Von der Straße in die Uniform


Von Nikolai Link


In den Townships von Tshwane, dem früheren Pretoria, werden arbeitslose Jugendliche zu Community Peace Workern ausgebildet. Ein Rezept im südafrikanischen Kampf gegen Gewalt und Kriminalität?

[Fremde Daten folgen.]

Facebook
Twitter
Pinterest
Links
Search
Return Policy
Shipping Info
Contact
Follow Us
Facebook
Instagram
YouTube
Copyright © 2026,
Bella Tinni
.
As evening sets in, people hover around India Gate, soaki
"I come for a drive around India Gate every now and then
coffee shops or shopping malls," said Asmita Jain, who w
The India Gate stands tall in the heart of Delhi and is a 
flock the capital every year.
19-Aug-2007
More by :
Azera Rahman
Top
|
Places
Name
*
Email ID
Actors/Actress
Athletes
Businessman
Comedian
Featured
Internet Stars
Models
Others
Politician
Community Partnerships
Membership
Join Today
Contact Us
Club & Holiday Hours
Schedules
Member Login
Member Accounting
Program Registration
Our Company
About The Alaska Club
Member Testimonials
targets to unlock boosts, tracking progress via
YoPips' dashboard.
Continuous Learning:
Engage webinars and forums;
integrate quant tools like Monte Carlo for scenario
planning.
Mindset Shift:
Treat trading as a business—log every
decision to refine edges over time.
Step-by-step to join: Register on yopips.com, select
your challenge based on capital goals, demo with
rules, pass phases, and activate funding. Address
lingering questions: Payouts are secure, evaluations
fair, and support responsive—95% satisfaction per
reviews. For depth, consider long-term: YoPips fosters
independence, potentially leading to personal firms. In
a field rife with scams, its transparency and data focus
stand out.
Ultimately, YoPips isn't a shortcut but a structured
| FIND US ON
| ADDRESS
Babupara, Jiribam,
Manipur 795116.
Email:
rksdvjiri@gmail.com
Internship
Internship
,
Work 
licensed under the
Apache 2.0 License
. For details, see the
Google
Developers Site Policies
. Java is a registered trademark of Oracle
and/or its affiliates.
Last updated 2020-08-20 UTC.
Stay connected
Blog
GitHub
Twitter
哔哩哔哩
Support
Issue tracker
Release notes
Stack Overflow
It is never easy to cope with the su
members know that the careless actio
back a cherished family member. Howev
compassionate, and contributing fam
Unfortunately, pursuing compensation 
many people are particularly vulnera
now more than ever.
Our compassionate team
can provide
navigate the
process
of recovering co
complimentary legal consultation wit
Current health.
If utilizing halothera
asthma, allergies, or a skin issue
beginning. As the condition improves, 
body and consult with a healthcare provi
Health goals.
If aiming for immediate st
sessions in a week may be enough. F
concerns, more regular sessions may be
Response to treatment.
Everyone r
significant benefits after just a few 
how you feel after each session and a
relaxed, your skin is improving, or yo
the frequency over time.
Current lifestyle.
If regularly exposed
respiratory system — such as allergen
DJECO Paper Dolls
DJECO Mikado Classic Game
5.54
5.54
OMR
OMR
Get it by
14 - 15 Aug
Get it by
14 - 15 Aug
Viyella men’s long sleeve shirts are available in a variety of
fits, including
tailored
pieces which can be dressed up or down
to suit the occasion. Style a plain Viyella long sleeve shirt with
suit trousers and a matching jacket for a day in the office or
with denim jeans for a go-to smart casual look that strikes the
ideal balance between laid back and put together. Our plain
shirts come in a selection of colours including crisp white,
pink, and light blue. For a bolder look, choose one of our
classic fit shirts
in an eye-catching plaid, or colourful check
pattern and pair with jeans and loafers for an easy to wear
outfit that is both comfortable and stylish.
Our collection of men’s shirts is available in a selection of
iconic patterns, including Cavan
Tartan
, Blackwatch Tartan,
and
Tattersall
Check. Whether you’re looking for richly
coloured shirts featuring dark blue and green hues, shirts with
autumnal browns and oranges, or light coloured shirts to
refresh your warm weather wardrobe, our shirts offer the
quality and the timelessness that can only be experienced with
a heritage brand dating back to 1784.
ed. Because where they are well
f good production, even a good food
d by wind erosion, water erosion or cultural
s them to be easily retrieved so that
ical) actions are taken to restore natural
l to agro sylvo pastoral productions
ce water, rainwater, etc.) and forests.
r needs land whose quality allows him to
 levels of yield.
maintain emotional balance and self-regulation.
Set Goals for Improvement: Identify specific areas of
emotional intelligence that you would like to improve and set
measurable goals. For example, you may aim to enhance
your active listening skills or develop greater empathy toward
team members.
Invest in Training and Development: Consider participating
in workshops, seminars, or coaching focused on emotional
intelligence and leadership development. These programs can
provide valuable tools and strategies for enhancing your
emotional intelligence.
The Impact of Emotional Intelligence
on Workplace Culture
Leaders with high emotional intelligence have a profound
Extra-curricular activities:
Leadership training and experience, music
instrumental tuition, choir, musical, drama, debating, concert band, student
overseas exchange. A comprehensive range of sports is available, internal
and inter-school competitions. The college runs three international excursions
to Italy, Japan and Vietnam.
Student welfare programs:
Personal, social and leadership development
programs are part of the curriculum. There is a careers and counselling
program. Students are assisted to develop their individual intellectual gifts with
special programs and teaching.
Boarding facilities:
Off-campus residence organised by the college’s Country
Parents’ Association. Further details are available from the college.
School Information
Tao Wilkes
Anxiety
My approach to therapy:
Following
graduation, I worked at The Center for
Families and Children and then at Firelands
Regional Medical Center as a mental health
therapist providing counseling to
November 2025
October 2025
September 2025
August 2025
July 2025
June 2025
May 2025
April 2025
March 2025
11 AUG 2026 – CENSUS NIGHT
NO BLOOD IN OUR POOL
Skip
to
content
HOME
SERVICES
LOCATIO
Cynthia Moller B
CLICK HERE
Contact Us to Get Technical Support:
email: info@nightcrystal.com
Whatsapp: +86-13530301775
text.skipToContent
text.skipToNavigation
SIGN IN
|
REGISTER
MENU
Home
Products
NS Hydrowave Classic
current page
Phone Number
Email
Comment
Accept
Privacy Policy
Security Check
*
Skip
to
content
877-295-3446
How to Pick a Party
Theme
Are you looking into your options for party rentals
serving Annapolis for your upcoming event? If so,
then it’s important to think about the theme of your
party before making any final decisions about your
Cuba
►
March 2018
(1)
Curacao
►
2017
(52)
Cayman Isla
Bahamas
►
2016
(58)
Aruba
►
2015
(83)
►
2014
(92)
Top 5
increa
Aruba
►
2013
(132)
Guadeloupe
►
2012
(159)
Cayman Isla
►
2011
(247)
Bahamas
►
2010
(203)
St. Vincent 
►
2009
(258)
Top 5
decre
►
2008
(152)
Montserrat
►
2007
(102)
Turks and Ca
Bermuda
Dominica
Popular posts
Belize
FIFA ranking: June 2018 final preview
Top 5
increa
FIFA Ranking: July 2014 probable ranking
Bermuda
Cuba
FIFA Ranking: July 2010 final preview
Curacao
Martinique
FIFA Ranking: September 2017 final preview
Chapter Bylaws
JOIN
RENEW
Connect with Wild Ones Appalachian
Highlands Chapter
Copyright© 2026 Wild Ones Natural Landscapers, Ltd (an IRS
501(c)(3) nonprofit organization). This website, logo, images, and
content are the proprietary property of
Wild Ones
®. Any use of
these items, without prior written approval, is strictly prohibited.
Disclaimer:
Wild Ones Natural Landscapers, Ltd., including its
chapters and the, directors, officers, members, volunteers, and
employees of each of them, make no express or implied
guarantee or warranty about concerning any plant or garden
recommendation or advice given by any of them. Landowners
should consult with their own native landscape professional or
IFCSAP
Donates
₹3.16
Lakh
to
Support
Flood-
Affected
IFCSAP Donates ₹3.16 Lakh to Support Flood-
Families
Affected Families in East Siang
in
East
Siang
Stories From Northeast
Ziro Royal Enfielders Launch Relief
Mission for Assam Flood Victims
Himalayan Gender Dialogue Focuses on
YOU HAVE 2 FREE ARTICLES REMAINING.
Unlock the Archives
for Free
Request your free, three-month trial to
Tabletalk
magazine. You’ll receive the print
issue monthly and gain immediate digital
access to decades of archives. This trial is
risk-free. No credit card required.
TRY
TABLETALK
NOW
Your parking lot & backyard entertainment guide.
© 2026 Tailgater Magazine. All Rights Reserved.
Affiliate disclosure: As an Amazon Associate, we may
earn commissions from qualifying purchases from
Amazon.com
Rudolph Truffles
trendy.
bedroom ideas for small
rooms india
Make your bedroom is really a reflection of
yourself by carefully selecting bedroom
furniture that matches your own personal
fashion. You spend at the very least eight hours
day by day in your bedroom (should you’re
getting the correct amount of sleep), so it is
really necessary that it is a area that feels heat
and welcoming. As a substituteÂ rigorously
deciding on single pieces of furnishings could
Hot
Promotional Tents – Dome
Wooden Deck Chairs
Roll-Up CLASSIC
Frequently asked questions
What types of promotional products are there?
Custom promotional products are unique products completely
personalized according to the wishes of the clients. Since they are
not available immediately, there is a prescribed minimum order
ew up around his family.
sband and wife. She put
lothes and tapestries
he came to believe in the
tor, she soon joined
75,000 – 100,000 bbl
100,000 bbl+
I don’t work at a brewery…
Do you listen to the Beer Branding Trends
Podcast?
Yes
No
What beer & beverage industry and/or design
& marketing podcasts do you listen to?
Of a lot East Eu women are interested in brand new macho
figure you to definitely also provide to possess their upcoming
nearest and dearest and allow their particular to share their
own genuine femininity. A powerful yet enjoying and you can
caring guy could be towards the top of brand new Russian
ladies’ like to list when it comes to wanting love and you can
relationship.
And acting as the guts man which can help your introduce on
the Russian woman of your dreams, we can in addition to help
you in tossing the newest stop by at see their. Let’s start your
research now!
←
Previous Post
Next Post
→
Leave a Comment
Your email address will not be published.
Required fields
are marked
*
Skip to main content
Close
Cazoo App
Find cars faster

Atteridgeville, PDP Station: Morgenapell. Joseph Mthimkhulu steht vor seinen Leuten, grüßt, rekapituliert die Dienstpläne für den Tag. Schultern zurück, Brust raus, feste Stimme, die Sätze knapp, fast militärisch, ein paar motivierende Schlußbemerkungen, auf gehts. Die Freiwilligen, in sonnengelben Uniformhemden, Khakihosen und Wüstenstiefeln, schwärmen aus in die Straßen von Atteridgeville, einer Township am Rand der südafrikanischen Hauptstadt Tshwane (früher Pretoria), um für Sicherheit und Lebensqualität zu sorgen. In den nächsten Stunden werden sie Schulkinder auf die andere Seite der Durchgangsstraße bringen, sie werden Rentner zum Geldautomaten begleiten und Verbrechensopfer zu ihrer Aussage bei der Polizei. Sie werden sich in den Schulen und auf den Straßen umhören, wo Probleme und Konflikte drohen, wer sich mit wem zerstritten hat, und warum. Sie werden über die Gefahr von Drogen und über HIV-Infektionsrisiken aufklären, und sie werden Streife laufen, in ihren Uniformen, als "Augen und Ohren der Polizei", wie Mthimkulu sagt. Auch in den Parks und auf den Brachflächen, in deren Ecken jene treffen, die Stadtplaner mit Sorge und Polizisten mit Misstrauen beäugen: Junge Männer ohne Ausbildung und Job, mit zuviel Frust und zuwenig Perspektiven.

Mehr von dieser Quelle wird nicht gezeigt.